Record-low mortgage interest rates have been a boon for buyers on a budget, even luring those who have been on the sidelines into the housing market. But that influx of buyers has made an already severe housing shortage worse—and the impact of those low rates on the housing supply is likely to reverberate well into the future.
First-time buyers, whose ranks have swelled with city refugees seeking more space in the suburbs, are now duking it out over an extremely limited number of affordably priced homes for sale—in the middle of both a pandemic and an economic recession.
As the economy recovers and rates rise over the next few years, many homeowners who bought or refinanced their mortgages this year may hold on to their properties longer. After all, who wants to take out a more expensive loan to buy a new home when the existing one will do?
That could hurt first-time buyers for years to come if there aren’t enough starter homes to go around.
“[If] rates move up and you want to trade up to a bigger home, you not only have to pay more for the bigger home, but you would also have to pay more to borrow money. That starts to make it less appealing to trade up,” says realtor.com® Chief Economist Danielle Hale. “There could be fewer entry-level properties for resale. It creates a scarcity of homes for first-time buyers.”
Rates averaged just 3.03% as of July 9 for a 30-year fixed-rate mortgage, according to Freddie Mac.
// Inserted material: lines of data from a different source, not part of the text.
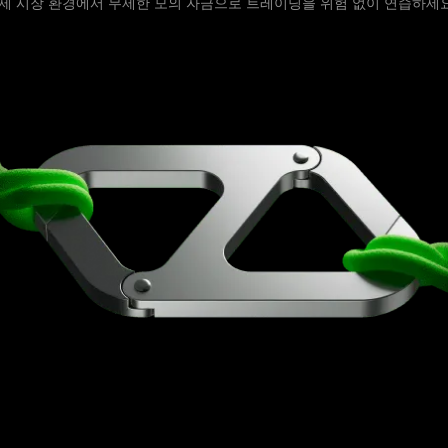
제 시장 환경에서 무제한 모의 자금으로 트레이딩을 위험 없이 연습하세요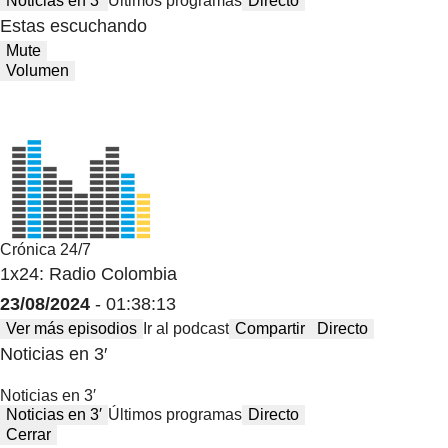
Noticias en 3′
Últimos programas
Directo
Estas escuchando
Mute
Volumen
Crónica 24/7
1x24: Radio Colombia
23/08/2024
- 01:38:13
Ver más episodios
Ir al podcast
Compartir
Directo
Noticias en 3′
Noticias en 3′
Noticias en 3′
Últimos programas
Directo
Cerrar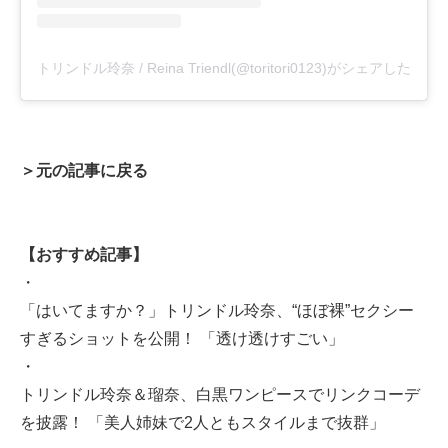
トリンドル玲奈 / Reina Triendl(@toritori0123)がシェアした投稿
＞元の記事に戻る
【おすすめ記事】
・
「はいてますか？」トリンドル玲奈、“ほぼ裸”セクシー
すぎるショットを公開！ 「透け透けすごい」
・
トリンドル玲奈＆瑠奈、白黒ワンピースでリンクコーデ
を披露！ 「美人姉妹で2人ともスタイルまで抜群」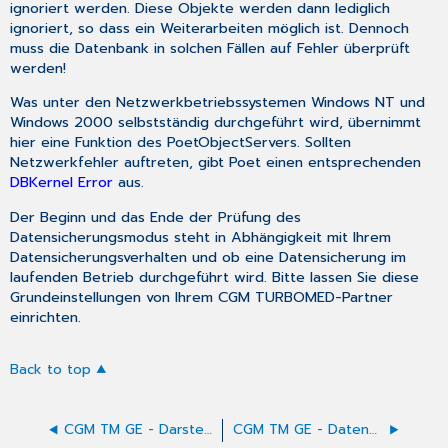
ignoriert werden. Diese Objekte werden dann lediglich
ignoriert, so dass ein Weiterarbeiten möglich ist. Dennoch
muss die Datenbank in solchen Fällen auf Fehler überprüft
werden!
Was unter den Netzwerkbetriebssystemen Windows NT und
Windows 2000 selbstständig durchgeführt wird, übernimmt
hier eine Funktion des PoetObjectServers. Sollten
Netzwerkfehler auftreten, gibt Poet einen entsprechenden
DBKernel Error
aus.
Der Beginn und das Ende der Prüfung des
Datensicherungsmodus steht in Abhängigkeit mit Ihrem
Datensicherungsverhalten und ob eine Datensicherung im
laufenden Betrieb durchgeführt wird. Bitte lassen Sie diese
Grundeinstellungen von Ihrem CGM TURBOMED-Partner
einrichten.
Back to top
CGM TM GE - Darstellung der ophth. Einträge
CGM TM GE - Datenbankwartung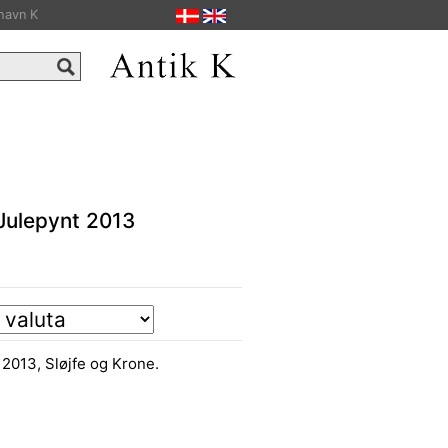
havn K
Julepynt 2013
2013, Sløjfe og Krone.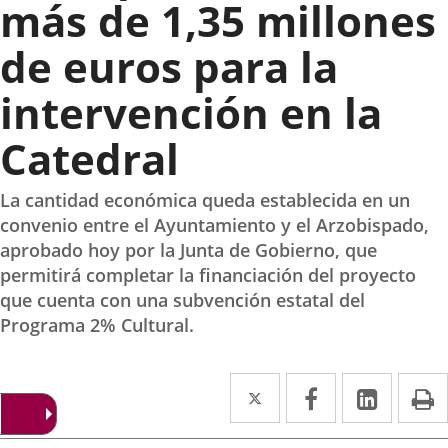
más de 1,35 millones
de euros para la
intervención en la
Catedral
La cantidad económica queda establecida en un
convenio entre el Ayuntamiento y el Arzobispado,
aprobado hoy por la Junta de Gobierno, que
permitirá completar la financiación del proyecto
que cuenta con una subvención estatal del
Programa 2% Cultural.
Twitter
Enlace
Facebook
Enlace
Linked
Enlace
P
a
a
a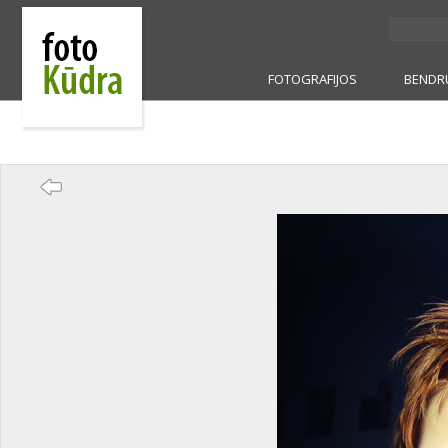
FOTOGRAFIJOS
BENDR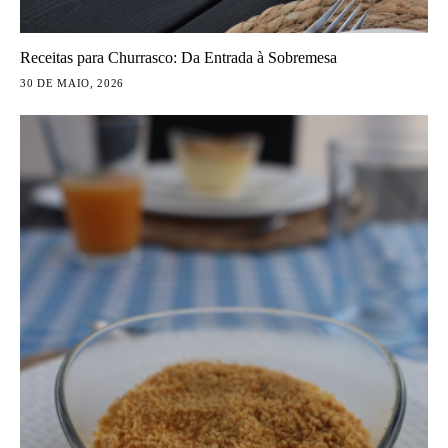
Receitas para Churrasco: Da Entrada à Sobremesa
30 DE MAIO, 2026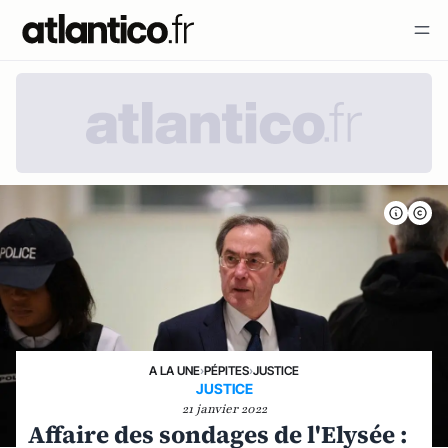
A LA UNE
›
PÉPITES
›
JUSTICE
JUSTICE
21 janvier 2022
Affaire des sondages de l'Elysée :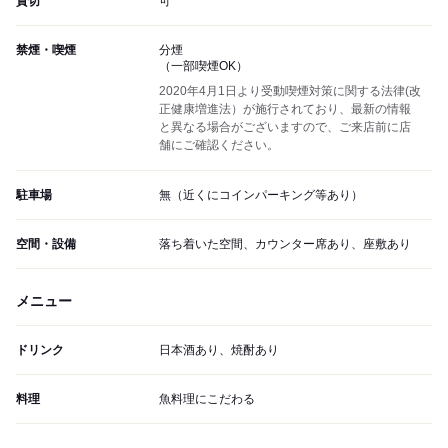
貸切
可
禁煙・喫煙
分煙
（一部喫煙OK）
2020年4月1日より受動喫煙対策に関する法律(改
正健康増進法）が施行されており、最新の情報
と異なる場合がございますので、ご来店前に店
舗にご確認ください。
駐車場
無（近くにコインパーキング等あり）
空間・設備
落ち着いた空間、カウンター席あり、座敷あり
メニュー
ドリンク
日本酒あり、焼酎あり
料理
魚料理にこだわる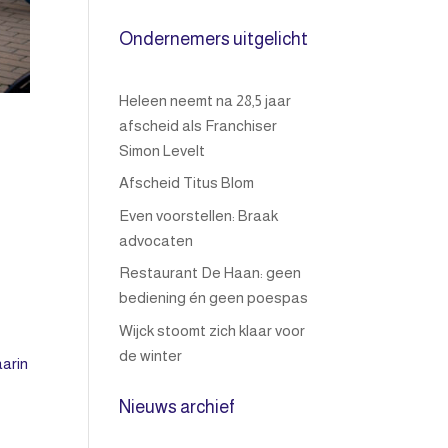
Ondernemers uitgelicht
Heleen neemt na 28,5 jaar
afscheid als Franchiser
Simon Levelt
Afscheid Titus Blom
Even voorstellen: Braak
advocaten
Restaurant De Haan: geen
bediening én geen poespas
Wijck stoomt zich klaar voor
de winter
arin
Nieuws archief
Some lenders are offering rates in the high 2% range for the most qualified borrowers—leading to a crush of buyers and homeowners seeking to refinance their mortgages.
But as rates eventually tick back up again, even a single percentage point has the potential to add $100—or more—to a monthly mortgage payment and tens of thousands of dollars over the life of the loan. So it may seem more financially attractive to work with the home you have, especially if home prices continue to rise.
“They may wind up fixing up the homes they’re in and adding on to them, such as a bedroom or bathroom, as opposed to selling that one and moving to a new house,” says Rocke Andrews, president of the trade group National Association of Mortgage Brokers.
How mortgage rates affect housing inventory
This wouldn’t be the first time that homeowners appear to have held on to their homes longer because they were able to get a good mortgage rate. That’s what an analysis by mortgage data and analytics provider Black Knight found when looking at rates and home listings from 2013 to 2018.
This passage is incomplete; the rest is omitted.